▸ Work to be completed: Say how many lines in the data below contain the word "from", and give no other text.

▸ Data shown:
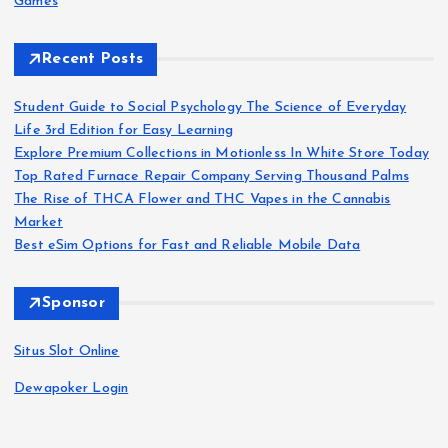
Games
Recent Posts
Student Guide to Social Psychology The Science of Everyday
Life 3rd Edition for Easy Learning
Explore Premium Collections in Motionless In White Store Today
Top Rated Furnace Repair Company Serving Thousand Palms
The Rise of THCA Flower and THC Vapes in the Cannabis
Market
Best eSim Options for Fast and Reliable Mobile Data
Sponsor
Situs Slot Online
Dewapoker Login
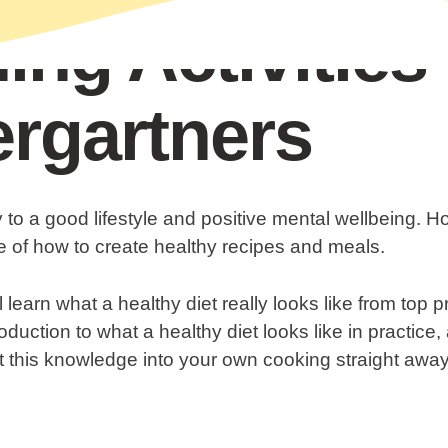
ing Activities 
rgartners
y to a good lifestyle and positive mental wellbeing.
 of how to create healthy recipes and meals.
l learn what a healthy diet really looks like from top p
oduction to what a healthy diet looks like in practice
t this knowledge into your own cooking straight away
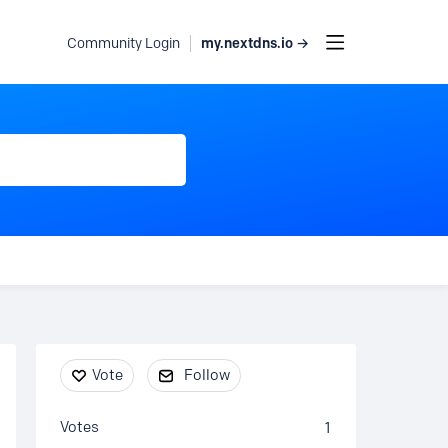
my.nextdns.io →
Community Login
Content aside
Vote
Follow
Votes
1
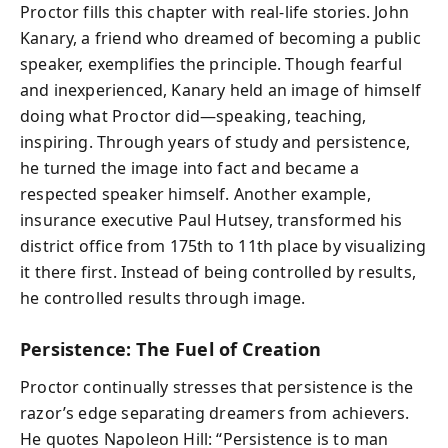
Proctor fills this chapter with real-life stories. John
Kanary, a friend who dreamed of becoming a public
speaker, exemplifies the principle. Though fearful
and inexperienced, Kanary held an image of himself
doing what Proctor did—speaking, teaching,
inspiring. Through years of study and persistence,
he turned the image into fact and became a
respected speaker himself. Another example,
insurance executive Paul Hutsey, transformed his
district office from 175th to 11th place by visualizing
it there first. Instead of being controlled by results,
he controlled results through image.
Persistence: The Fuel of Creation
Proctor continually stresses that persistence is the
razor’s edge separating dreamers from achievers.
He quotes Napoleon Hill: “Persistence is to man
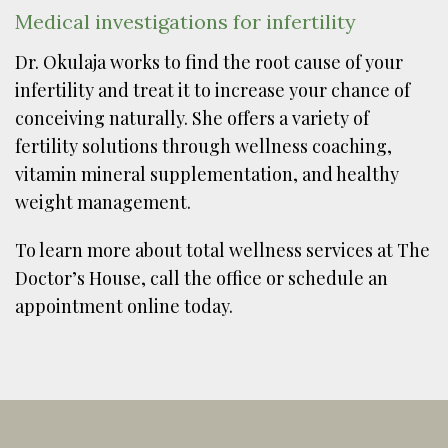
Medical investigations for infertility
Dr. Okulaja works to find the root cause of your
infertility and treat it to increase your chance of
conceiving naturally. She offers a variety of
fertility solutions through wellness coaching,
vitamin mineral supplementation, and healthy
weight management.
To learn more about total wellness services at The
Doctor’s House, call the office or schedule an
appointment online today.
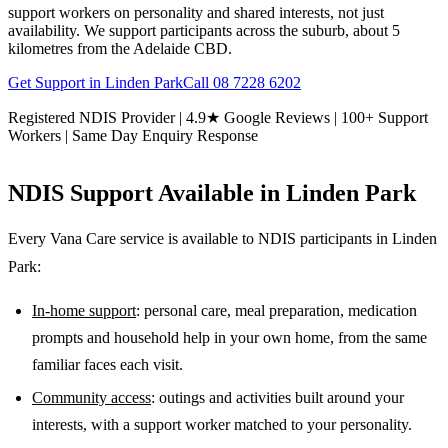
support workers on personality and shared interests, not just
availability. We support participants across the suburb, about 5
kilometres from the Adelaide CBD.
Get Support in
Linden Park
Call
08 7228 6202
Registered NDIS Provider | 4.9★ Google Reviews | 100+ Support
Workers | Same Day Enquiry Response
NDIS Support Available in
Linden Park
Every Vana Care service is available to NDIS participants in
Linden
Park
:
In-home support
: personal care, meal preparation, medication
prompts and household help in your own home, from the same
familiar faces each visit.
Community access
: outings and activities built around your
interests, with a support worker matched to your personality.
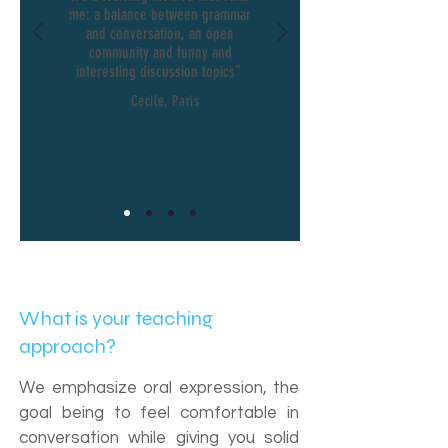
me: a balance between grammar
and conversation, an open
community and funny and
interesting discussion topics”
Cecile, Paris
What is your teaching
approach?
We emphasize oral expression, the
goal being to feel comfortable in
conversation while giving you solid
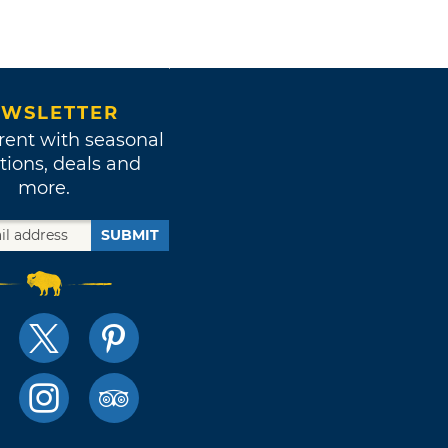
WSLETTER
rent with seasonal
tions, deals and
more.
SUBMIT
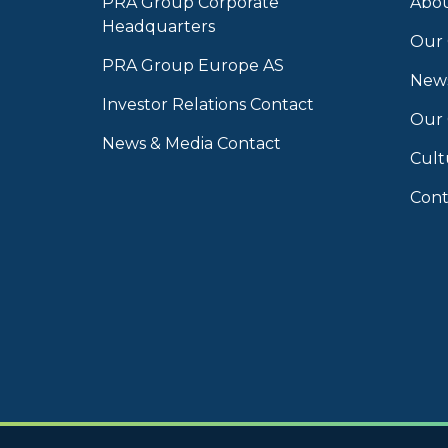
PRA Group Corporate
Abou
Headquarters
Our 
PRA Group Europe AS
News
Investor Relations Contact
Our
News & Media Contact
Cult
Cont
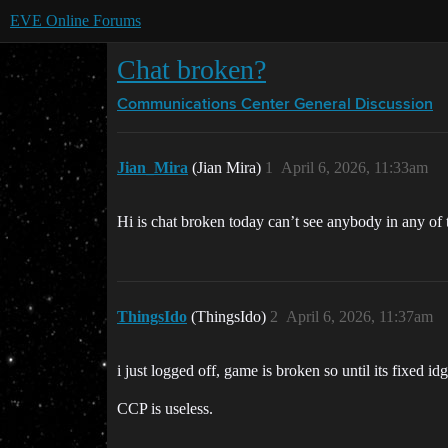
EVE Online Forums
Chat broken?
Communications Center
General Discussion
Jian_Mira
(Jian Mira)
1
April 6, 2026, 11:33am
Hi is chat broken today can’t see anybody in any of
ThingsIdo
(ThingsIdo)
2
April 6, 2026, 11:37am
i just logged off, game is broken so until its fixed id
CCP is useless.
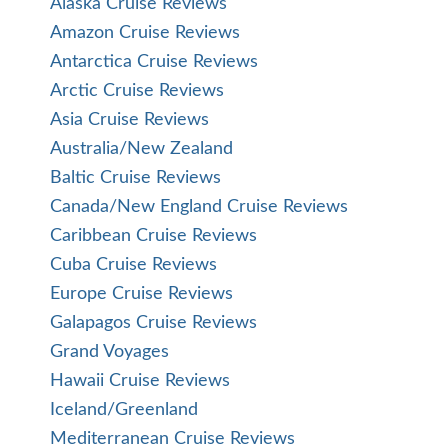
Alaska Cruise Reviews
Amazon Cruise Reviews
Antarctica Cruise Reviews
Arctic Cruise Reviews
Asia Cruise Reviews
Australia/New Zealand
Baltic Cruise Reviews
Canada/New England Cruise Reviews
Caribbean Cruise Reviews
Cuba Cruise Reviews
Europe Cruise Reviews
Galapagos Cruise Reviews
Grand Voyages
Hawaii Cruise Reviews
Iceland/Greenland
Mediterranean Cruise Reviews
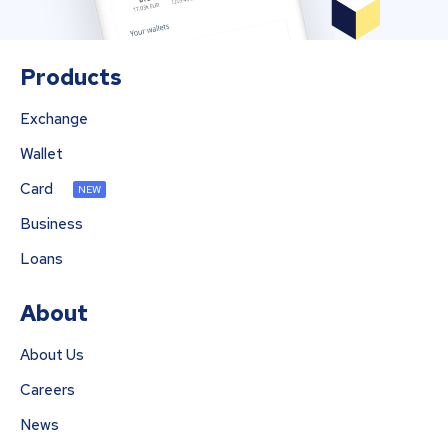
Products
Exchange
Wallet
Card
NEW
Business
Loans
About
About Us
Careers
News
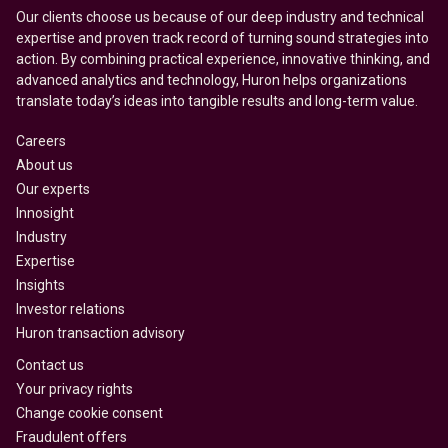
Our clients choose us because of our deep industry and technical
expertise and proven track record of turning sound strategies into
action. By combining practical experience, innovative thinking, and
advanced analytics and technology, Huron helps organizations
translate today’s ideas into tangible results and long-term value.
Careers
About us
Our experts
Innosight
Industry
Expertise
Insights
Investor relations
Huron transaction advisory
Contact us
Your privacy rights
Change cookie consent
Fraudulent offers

▸ Exercise output: 5